Cao Bangrong, Dai Wei, Ma Shiqi, Wang Qifeng, Lan Mei, Luo Huaichao, Chen Tingqing, Yang Xiaojun, Zhu Guiquan, Li Qiang, Lang Jinyi
Radiation Oncology Key Laboratory of Sichuan Province, Sichuan Cancer Hospital & Institute, Sichuan Cancer Center, School of Medicine, University of Electronic Science and Technology of China, Chengdu, China.
Department of Thoracic Surgery, Sichuan Cancer Hospital & Institute, Sichuan Cancer Center, School of Medicine, University of Electronic Science and Technology of China, Chengdu, China.
Mol Ther Nucleic Acids. 2019 Sep 6;17:879-890. doi: 10.1016/j.omtn.2019.07.021. Epub 2019 Aug 7.

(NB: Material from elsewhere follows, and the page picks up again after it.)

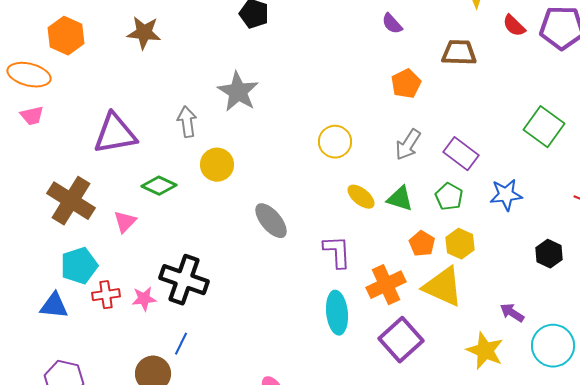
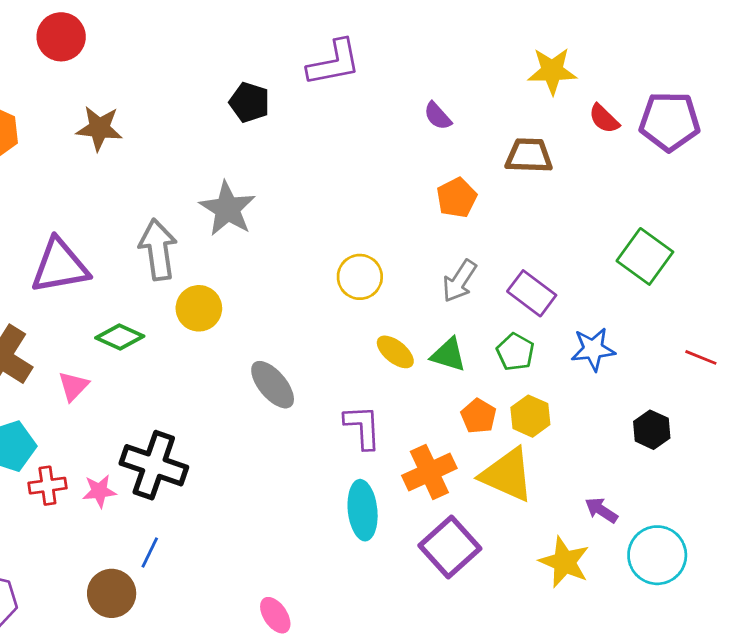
gray arrow: (187, 122) -> (158, 250), size x1.4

Extracellular vesicles (EVs) mediate intercellular communications in the tumor microenvironment and contribute to the aggressive phenomenon of cancers. Although EVs in body fluids are supposed to be ideal biomarkers for cancer diagnosis and prognosis, it remains difficult to distinguish the tumor-derived EVs from those released by other tissues. We hypothesized that analyzing the EV-related molecules in tumor tissues would help to estimate the prognostic value of tumor-specific EVs. Here, we investigate the expression of coding genes of proteins carried by small EVs (sEVs) in primary lung adenocarcinoma. Based on the protein-protein interaction network, we identified three network modules (3-PPI-Mod) as a signature that could predict recurrence. This signature was validated in three independent datasets and demonstrated better prognostic value than signature generated from gene expression alone. Meanwhile, the high-risk subgroup assigned by the signature could benefit from adjuvant chemotherapy, although it was not beneficial in unselected patients. Two out of three modules were enriched by proteins identified in sEVs from non-small-cell lung cancer cells. Furthermore, the two modules were remarkably correlated with intratumoral hypoxia score. These results suggest that the 3-PPI-Mod signature was enriched in tumor-derived sEVs and could serve as a prognostic and predictive biomarker for lung adenocarcinoma.
细胞外囊泡(EVs)介导肿瘤微环境中的细胞间通讯,并促成癌症的侵袭性现象。尽管体液中的EVs被认为是癌症诊断和预后的理想生物标志物,但仍难以将肿瘤来源的EVs与其他组织释放的EVs区分开来。我们假设分析肿瘤组织中与EV相关的分子将有助于评估肿瘤特异性EVs的预后价值。在此,我们研究原发性肺腺癌中由小细胞外囊泡(sEVs)携带的蛋白质编码基因的表达。基于蛋白质-蛋白质相互作用网络,我们确定了三个网络模块(3-PPI-Mod)作为可预测复发的特征。该特征在三个独立数据集中得到验证,并且显示出比仅由基因表达生成的特征更好的预后价值。同时,由该特征划分出的高危亚组可从辅助化疗中获益,尽管在未经过筛选的患者中辅助化疗并无益处。三个模块中的两个被来自非小细胞肺癌细胞的sEVs中鉴定出的蛋白质所富集。此外,这两个模块与肿瘤内缺氧评分显著相关。这些结果表明,3-PPI-Mod特征在肿瘤来源的sEVs中富集,并且可作为肺腺癌的预后和预测生物标志物。